Sunday, April 13, 2014

Peaches Geldof: Eating Disorders and Body Dysmorphic Disorder

Peaches Honeyblossom Geldof March 13, 1989-April 7, 2014
Peaches Geldof died the other day. Autopsy results are still pending, but given her family history, many, including myself, are guessing that it's related to drugs and/or eating disorder. She was just 25. Horrifyingly, next to her body was her 11-month old son. When PG's mother died, her half sister, a baby at the time, was also found next to their mother who had overdosed from heroin.

PG had gone off radar, at least for me, for a few years, during which she seemed to have grown up —she had gotten married and became a young mother two young boys. Before this she was primarily known for being an English party girl famous for her druggy antics and her father.

I couldn't help knowing who she was just as I know Paris, Lindsay and Brittney. I've given up being resentful about celebrity culture and accepted that this is the pop culture we deserve; we celebrate the famous for just being famous.

In PG's case she was the daughter of Sir. Geldof. For anyone who came of age in the 80's, his name is difficult not to remember. Her mother, Paula Yates, died from a heroin overdose three years after the "suicide" of Michael Hutchence, the INXS singer, another difficult name to ignore from the same era. And as mentioned earlier, Yates' body was found in bed with her youngest daughter.

I am not interested in focusing on celebrities, but these occasional tragedies provide access points to discuss finer points about the nature of addiction and different forms it can take. Her mother was also diagnosed with an eating disorder (anorexia, bulimia, or dependence on stimulants to lower appetite or misuse of laxatives?), so the issue of "heritability" of addiction can be discussed, not just addiction to alcohol and drugs, but behavioral addictions. And is there a positive correlation between early trauma and addiction later on? (My answer? Duh.) Here is an ominous last interview she gave to The Independent, an English newspaper.

In my work, mostly I deal with addictions to drugs and alcohol. But over the years, I've encountered a few clients with eating disorders and body dysmorphic disorder (BDD). Always, these food-related, self-image centered issues were just one part of a larger cluster of addictive behaviors to drugs, alcohol, sex and self-defeating relationships (both romantic and social), in addition to poor self-esteem and a history of early loss of a parent, divorce, parental neglect, emotional abuse, and sometimes sexual abuse.
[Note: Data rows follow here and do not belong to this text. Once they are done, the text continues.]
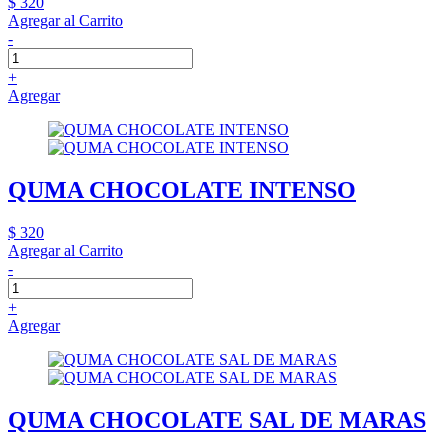
$ 320
Agregar al Carrito
-
+
Agregar
QUMA CHOCOLATE INTENSO
$ 320
Agregar al Carrito
-
+
Agregar
QUMA CHOCOLATE SAL DE MARAS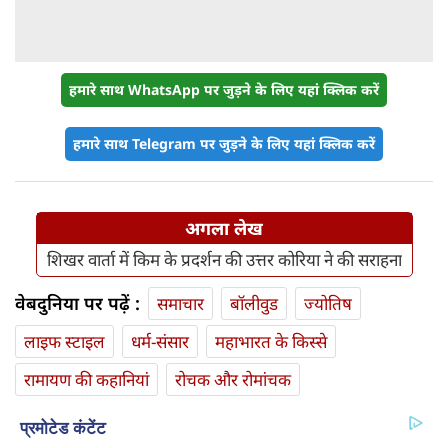
हमारे साथ WhatsApp पर जुड़ने के लिए यहां क्लिक करें
हमारे साथ Telegram पर जुड़ने के लिए यहां क्लिक करें
अगला लेख
शिखर वार्ता में किम के प्रदर्शन की उत्तर कोरिया ने की सराहना
वेबदुनिया पर पढ़ें :
समाचार
बॉलीवुड
ज्योतिष
लाइफ स्‍टाइल
धर्म-संसार
महाभारत के किस्से
रामायण की कहानियां
रोचक और रोमांचक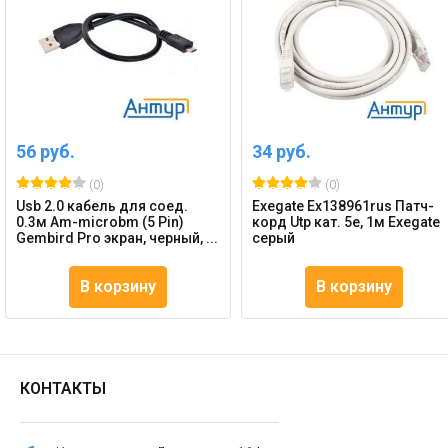
56 руб.
34 руб.
(0)
(0)
Usb 2.0 кабель для соед.
Exegate Ex138961rus Патч-
0.3м Am-microbm (5 Pin)
корд Utp кат. 5е, 1м Exegate
Gembird Pro экран, черный, ...
серый
В корзину
В корзину
КОНТАКТЫ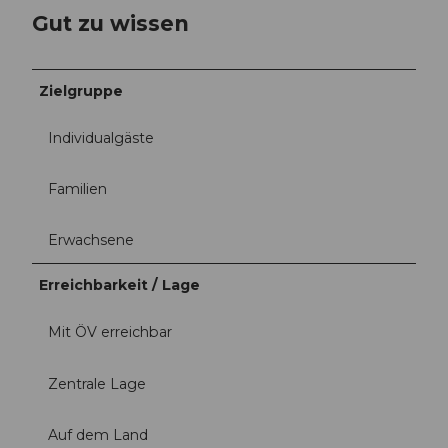
Gut zu wissen
Zielgruppe
Individualgäste
Familien
Erwachsene
Erreichbarkeit / Lage
Mit ÖV erreichbar
Zentrale Lage
Auf dem Land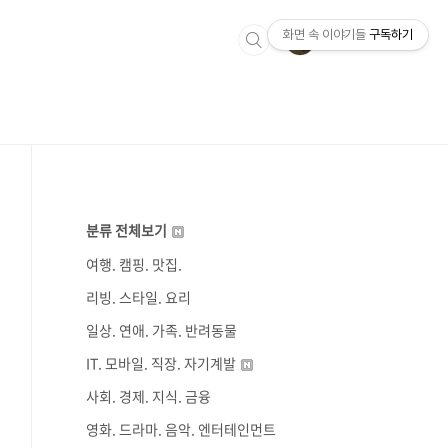
화면 속 이야기들
구독하기
분류 전체보기
여행. 캠핑. 맛집.
리빙. 스타일. 요리
일상. 연애. 가족. 반려동물
IT. 모바일. 직장. 자기계발
사회. 경제. 지식. 금융
영화. 드라마. 음악. 엔터테인먼트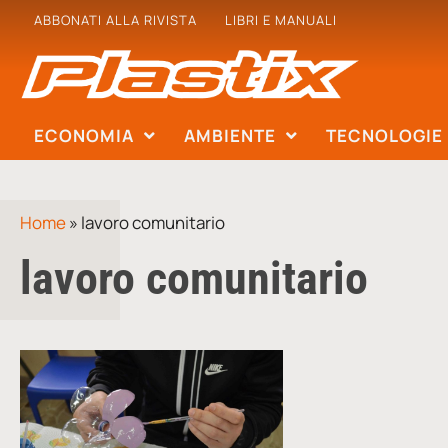
ABBONATI ALLA RIVISTA
LIBRI E MANUALI
ECONOMIA
AMBIENTE
TECNOLOGIE
Home
»
lavoro comunitario
lavoro comunitario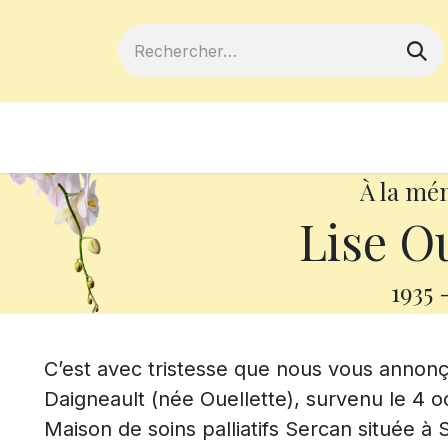
ferts
Devenir membre
Votre coopé
À la mé
Lise Ou
1935
C’est avec tristesse que nous vous anno
Daigneault (née Ouellette), survenu le 4 o
Maison de soins palliatifs Sercan située à 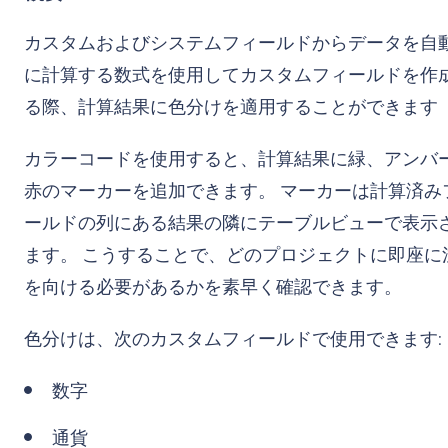
カスタムおよびシステムフィールドからデータを自
に計算する数式を使用してカスタムフィールドを作
る際、計算結果に色分けを適用することができます
カラーコードを使用すると、計算結果に緑、アンバ
赤のマーカーを追加できます。 マーカーは計算済み
ールドの列にある結果の隣にテーブルビューで表示
ます。 こうすることで、どのプロジェクトに即座に
を向ける必要があるかを素早く確認できます。
色分けは、次のカスタムフィールドで使用できます:
数字
通貨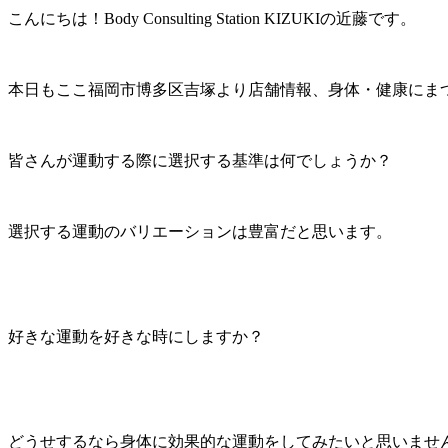
こんにちは！Body Consulting Station KIZUKIの近藤です。
本日もここ福岡市博多区吉塚より店舗情報、身体・健康にま
皆さんが運動する際に選択する基準は何でしょうか？
選択する運動のバリエーションは豊富だと思います。
好きな運動を好きな時にしますか？
どうせするなら身体に効果的な運動をしてみたいと思いませ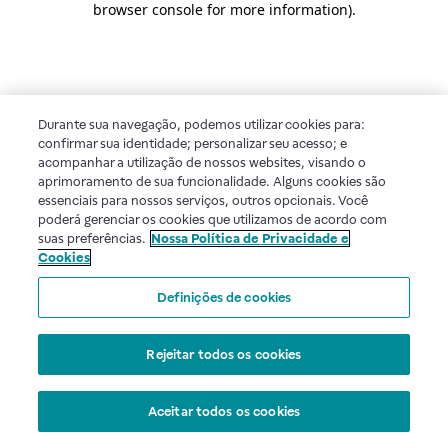
browser console for more information)
.
Durante sua navegação, podemos utilizar cookies para:
confirmar sua identidade; personalizar seu acesso; e
acompanhar a utilização de nossos websites, visando o
aprimoramento de sua funcionalidade. Alguns cookies são
essenciais para nossos serviços, outros opcionais. Você
poderá gerenciar os cookies que utilizamos de acordo com
suas preferências.
Nossa Política de Privacidade e
Cookies
Definições de cookies
Rejeitar todos os cookies
Aceitar todos os cookies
Working with these clients (I am not an expert in eating disorders, btw) it felt as if one's body was the easiest, most readily controllable target onto which to transfer unprocessed negative feelings and memories, all of which take time and lots difficult work. Rather than looking inward to dig at the source of pain, eating disorders and BDD forces the body, and ultimately the self, to take all the blame.

History of substance addiction in the Geldof clan is well known, and the experience of losing one's mother at a young age to addiction without the privacy that is afforded to ordinary people, would have made any young woman susceptible and fragile to becoming self-conscious.

Ultimately, I feel PG's addiction to drugs and alcohol was replaced with pathological obsession/addiction to her weight and appearance, and partly at fault is the celebrity industrial complex, whatever that is exactly.

My heart goes out to the two young children who've just lost their mother, as well as rest of Peaches' family and friends.